Dataset entries
:::
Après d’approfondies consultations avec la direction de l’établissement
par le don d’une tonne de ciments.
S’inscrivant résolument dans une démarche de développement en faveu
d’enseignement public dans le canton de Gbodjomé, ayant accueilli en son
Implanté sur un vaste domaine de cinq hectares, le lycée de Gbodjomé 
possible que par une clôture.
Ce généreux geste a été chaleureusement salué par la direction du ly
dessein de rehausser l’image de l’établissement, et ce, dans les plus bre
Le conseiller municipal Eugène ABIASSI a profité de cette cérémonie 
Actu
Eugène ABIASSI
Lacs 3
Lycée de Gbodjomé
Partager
:::
In your response, give all the records again with nothing altered.

Après d’approfondies consultations avec la direction de l’établissement
par le don d’une tonne de ciments.
S’inscrivant résolument dans une démarche de développement en faveu
d’enseignement public dans le canton de Gbodjomé, ayant accueilli en son
Implanté sur un vaste domaine de cinq hectares, le lycée de Gbodjomé 
possible que par une clôture.
Ce généreux geste a été chaleureusement salué par la direction du ly
dessein de rehausser l’image de l’établissement, et ce, dans les plus bre
Le conseiller municipal Eugène ABIASSI a profité de cette cérémonie 
Actu
Eugène ABIASSI
Lacs 3
Lycée de Gbodjomé
Partager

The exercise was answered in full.